But the beasts weren’t going anywhere.

It was going to be a long, brutal winter.

“The Skinners know we’re here, Tara. This isn’t smart.”

Pacing across the front window of a town house on Battery Avenue, a skinny woman with stringy blond hair pulled aside a filmy curtain to get a look at a quiet section of Baltimore. Tara’s round face would have been pretty if not for the black tendrils creeping beneath her skin along both cheeks. Although the pattern was more or less random, one half of the markings reacted in perfect synchronicity with the other. They shifted beneath her flesh, sometimes twitching out of hunger. Where one tendril stretched out, another on that side pulled back so neither of her two spores could claim a lion’s share of the host. She paused when headlights splashed across the pavement as a car sped past the town house at highway speed. Like the rest of the country, most of Maryland’s authorities were too busy elsewhere to worry about traffic violations. “The Skinners already had their shot at you, Cobb,” she said. “They came up empty.”

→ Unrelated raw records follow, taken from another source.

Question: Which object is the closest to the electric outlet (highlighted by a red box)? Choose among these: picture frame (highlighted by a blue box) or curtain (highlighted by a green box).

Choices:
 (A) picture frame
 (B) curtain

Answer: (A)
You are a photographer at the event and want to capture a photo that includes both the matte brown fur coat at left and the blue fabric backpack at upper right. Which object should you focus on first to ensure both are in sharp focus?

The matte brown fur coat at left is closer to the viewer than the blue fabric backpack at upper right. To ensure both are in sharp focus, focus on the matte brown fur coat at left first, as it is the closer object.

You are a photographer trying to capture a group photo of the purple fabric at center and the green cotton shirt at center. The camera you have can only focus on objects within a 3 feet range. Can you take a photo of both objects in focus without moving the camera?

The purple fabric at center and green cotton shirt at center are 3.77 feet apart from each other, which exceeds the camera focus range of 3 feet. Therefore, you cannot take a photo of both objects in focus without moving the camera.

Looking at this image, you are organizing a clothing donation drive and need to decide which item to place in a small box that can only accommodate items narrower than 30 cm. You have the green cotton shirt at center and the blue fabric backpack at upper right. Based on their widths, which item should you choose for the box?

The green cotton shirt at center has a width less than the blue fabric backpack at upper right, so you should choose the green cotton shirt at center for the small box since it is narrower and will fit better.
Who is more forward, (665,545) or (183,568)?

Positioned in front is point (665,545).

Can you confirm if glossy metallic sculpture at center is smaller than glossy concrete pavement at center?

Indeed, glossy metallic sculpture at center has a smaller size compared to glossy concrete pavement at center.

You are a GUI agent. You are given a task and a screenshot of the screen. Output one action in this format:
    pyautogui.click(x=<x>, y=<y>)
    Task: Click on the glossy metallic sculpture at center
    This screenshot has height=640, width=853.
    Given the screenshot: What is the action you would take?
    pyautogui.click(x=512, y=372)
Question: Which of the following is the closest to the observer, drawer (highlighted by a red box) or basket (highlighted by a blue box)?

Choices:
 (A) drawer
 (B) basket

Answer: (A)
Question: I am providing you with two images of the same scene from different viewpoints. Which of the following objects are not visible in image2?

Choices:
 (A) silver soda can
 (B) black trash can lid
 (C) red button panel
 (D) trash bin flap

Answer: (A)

The other man in the room stood at average height, his muscular build wrapped in a sweater frayed along the bottom. A thick turtleneck was stretched out enough to display a ring of black wavy markings around his entire neck. Some of them met the narrow goatee that had been shaved to a point above his Adam’s apple. The ones at the back of his neck reached all the way up into a thick crop of light brown hair that would have perfectly suited an edgy businessman from the mid-1990s. Even so, he cared for himself well enough to make the look seem timeless. When he didn’t say anything, he ground his teeth and allowed his lids to droop down over crisp green eyes ringed almost imperceptibly with quivering black filaments.

“They did come up empty, right?” Tara asked.

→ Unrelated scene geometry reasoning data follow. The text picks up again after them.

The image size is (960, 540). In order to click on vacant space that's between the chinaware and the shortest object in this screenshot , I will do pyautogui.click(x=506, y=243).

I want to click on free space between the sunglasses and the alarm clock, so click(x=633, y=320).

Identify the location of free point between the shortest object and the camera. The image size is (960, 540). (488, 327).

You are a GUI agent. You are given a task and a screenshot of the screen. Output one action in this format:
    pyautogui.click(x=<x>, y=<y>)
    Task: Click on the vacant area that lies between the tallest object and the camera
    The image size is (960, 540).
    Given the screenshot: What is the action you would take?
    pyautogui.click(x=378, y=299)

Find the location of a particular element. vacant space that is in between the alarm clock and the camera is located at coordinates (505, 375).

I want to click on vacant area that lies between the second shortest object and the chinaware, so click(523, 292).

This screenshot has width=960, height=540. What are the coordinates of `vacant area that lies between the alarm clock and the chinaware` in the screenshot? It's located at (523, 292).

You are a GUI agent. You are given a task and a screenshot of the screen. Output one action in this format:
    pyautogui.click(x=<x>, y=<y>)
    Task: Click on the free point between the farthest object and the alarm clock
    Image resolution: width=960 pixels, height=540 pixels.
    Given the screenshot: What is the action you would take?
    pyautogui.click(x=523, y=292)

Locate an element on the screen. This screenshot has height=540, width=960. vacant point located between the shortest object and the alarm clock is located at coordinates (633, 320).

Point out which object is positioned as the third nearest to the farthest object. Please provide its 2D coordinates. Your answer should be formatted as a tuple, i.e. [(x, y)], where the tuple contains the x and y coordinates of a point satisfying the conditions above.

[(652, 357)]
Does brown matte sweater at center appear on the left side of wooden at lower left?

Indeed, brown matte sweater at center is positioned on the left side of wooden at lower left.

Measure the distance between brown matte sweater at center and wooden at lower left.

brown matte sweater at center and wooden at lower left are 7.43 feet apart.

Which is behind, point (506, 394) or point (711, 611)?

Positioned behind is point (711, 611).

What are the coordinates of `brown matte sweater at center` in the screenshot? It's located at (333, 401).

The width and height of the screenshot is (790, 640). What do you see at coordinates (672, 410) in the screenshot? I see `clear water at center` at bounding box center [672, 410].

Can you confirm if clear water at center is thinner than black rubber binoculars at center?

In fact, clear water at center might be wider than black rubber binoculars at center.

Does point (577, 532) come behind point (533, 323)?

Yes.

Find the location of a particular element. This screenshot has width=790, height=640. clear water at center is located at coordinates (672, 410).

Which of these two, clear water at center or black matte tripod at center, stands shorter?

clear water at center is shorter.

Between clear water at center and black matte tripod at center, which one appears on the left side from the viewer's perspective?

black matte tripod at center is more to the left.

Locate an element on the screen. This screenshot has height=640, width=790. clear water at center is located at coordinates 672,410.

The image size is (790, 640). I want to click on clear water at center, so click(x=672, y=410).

“I was told about those two Skinners in Toronto less than an hour before they kicked in my door.”

Tara placed a hand against the window as black claws snaked out from beneath her fingertips. “What did they get?”

“One of my personal PCs. It functioned as a small backup server and was used to post updates through”

Tara’s claws scraped against the glass as she slowly balled her hand into a fist. “So they know how we’ve been passing our communications? They might even know everything we’ve been setting up ever since we took control?”

“The ChatterPages stuff has already been changed,” Cobb said. “If they have been listening in, they would have put their information to use by now.”

Moving in a flicker from the window to where Cobb stood, Tara clamped a hand around his throat and applied just enough pressure to raise him onto the balls of his feet. “That information should have been destroyed,” she hissed. “That was the order.”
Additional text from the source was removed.